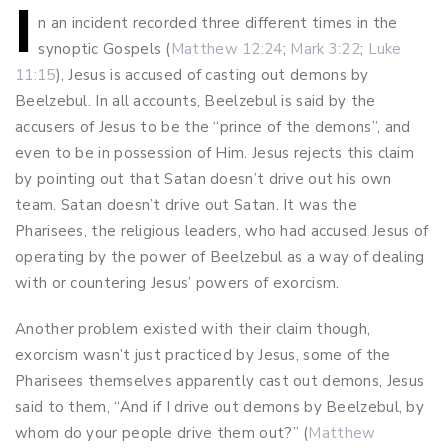
I
Post
n an incident recorded three different times in the
synoptic Gospels (
Matthew 12:24
;
Mark 3:22
;
Luke
navigation
11:15
), Jesus is accused of casting out demons by
Beelzebul. In all accounts, Beelzebul is said by the
accusers of Jesus to be the “prince of the demons”, and
even to be in possession of Him. Jesus rejects this claim
by pointing out that Satan doesn’t drive out his own
team. Satan doesn’t drive out Satan. It was the
Pharisees, the religious leaders, who had accused Jesus of
operating by the power of Beelzebul as a way of dealing
with or countering Jesus’ powers of exorcism.
Another problem existed with their claim though,
exorcism wasn’t just practiced by Jesus, some of the
Pharisees themselves apparently cast out demons, Jesus
said to them, “And if I drive out demons by Beelzebul, by
whom do your people drive them out?” (
Matthew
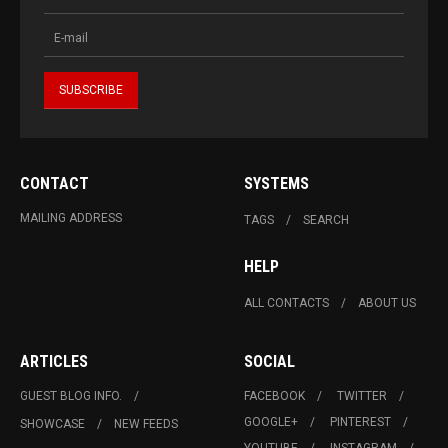
CONTACT
SYSTEMS
MAILING ADDRESS
TAGS
SEARCH
HELP
ALL CONTACTS
ABOUT US
ARTICLES
SOCIAL
GUEST BLOG INFO.
FACEBOOK
TWITTER
GOOGLE+
PINTEREST
SHOWCASE
NEW FEEDS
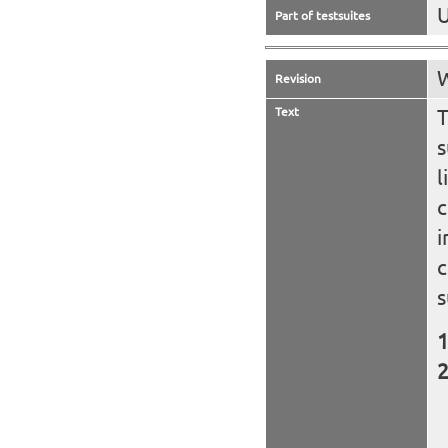
U
Part of testsuites
W
Revision
Text
T
s
l
c
i
c
s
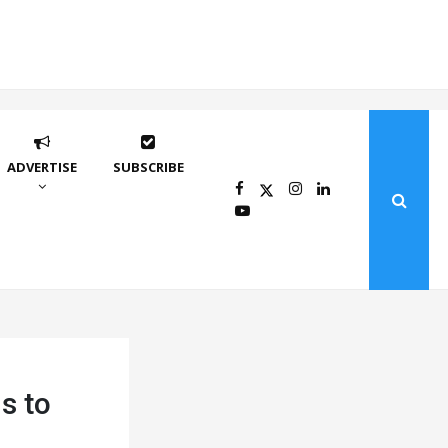
ADVERTISE
SUBSCRIBE
s to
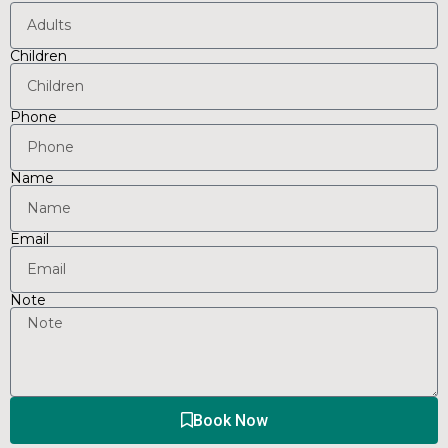
Children
Phone
Name
Email
Note
Book Now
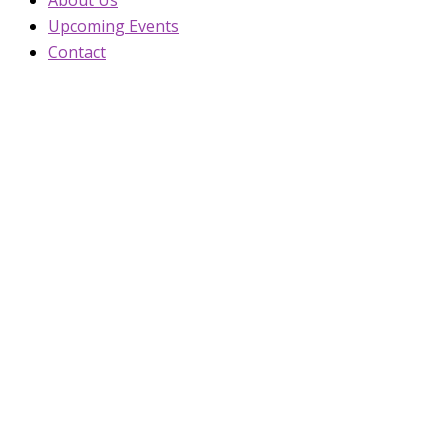
Upcoming Events
Contact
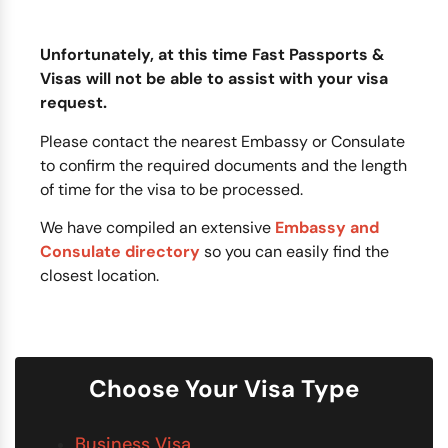
Unfortunately, at this time Fast Passports &
Visas will not be able to assist with your visa
request.
Please contact the nearest Embassy or Consulate
to confirm the required documents and the length
of time for the visa to be processed.
We have compiled an extensive
Embassy and
Consulate directory
so you can easily find the
closest location.
Choose Your Visa Type
Business Visa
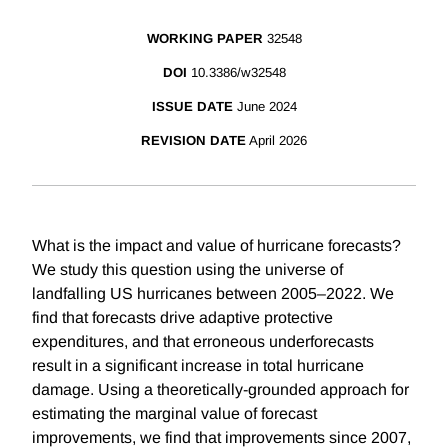
WORKING PAPER
32548
DOI
10.3386/w32548
ISSUE DATE
June 2024
REVISION DATE
April 2026
What is the impact and value of hurricane forecasts?
We study this question using the universe of
landfalling US hurricanes between 2005–2022. We
find that forecasts drive adaptive protective
expenditures, and that erroneous underforecasts
result in a significant increase in total hurricane
damage. Using a theoretically-grounded approach for
estimating the marginal value of forecast
improvements, we find that improvements since 2007,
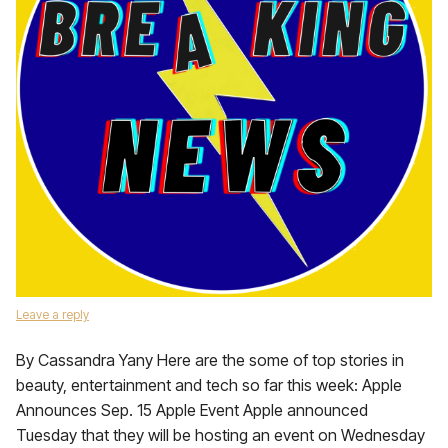
Leave a reply
By Cassandra Yany Here are the some of top stories in
beauty, entertainment and tech so far this week: Apple
Announces Sep. 15 Apple Event Apple announced
Tuesday that they will be hosting an event on Wednesday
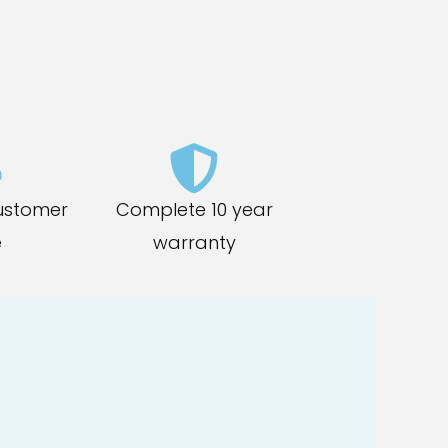
ustomer
Complete 10 year
e
warranty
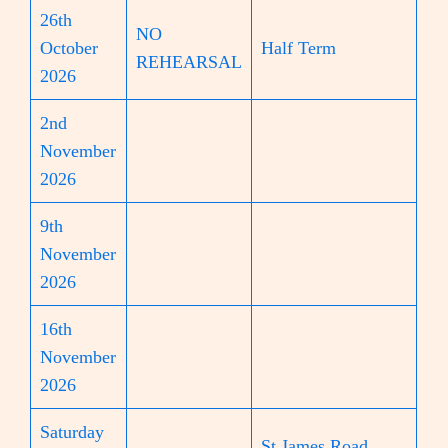
26th
NO
October
Half Term
REHEARSAL
2026
2nd
November
2026
9th
November
2026
16th
November
2026
Saturday
St James Road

■ DESCRIPTION OF THE TASK ■
The lines to return are those in the entries above that hold "Consulate".

■ ANSWER FOR THE TASK ■
Please contact the nearest Embassy or Consulate
Consulate directory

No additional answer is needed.